_WHAT TO PRODUCE_.
Among the entries below, find each line with "личности" and show it.

_PROVIDED MATERIAL_.
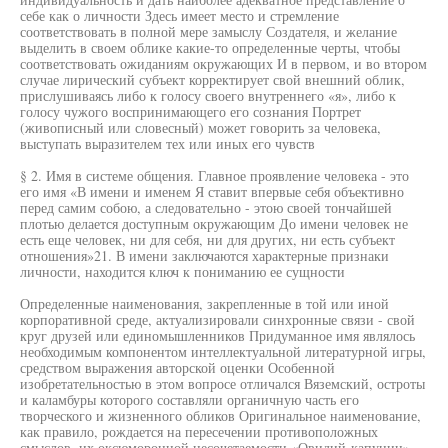
себе как о личности Здесь имеет место и стремление
соответствовать в полной мере замыслу Создателя, и желание
выделить в своем облике какие-то определенные черты, чтобы
соответствовать ожиданиям окружающих И в первом, и во втором
случае лирический субъект корректирует свой внешний облик,
прислушиваясь либо к голосу своего внутреннего «я», либо к
голосу чужого воспринимающего его сознания Портрет
(живописный или словесный) может говорить за человека,
выступать выразителем тех или иных его чувств
§ 2. Имя в системе общения. Главное проявление человека - это
его имя «В имени и именем Я ставит впервые себя объективно
перед самим собою, а следовательно - этою своей тончайшей
плотью делается доступным окружающим До имени человек не
есть еще человек, ни для себя, ни для других, ни есть субъект
отношения»21. В имени заключаются характерные признаки
личности, находится ключ к пониманию ее сущности
Определенные наименования, закрепленные в той или иной
корпоративной среде, актуализировали синхронные связи - свой
круг друзей или единомышленников Придуманное имя являлось
необходимым компонентом интеллектуальной литературной игры,
средством выражения авторской оценки Особенной
изобретательностью в этом вопросе отличался Вяземский, остроты
и каламбуры которого составляли органичную часть его
творческого и жизненного обликов Оригинальное наименование,
как правило, рождается на пересечении противоположных
смыслов, их оксюморонной несочетаемости «Овидий-капуцин»,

_OUTPUT OF THE EXERCISE_.
себе как о личности Здесь имеет место и стремление
личности, находится ключ к пониманию ее сущности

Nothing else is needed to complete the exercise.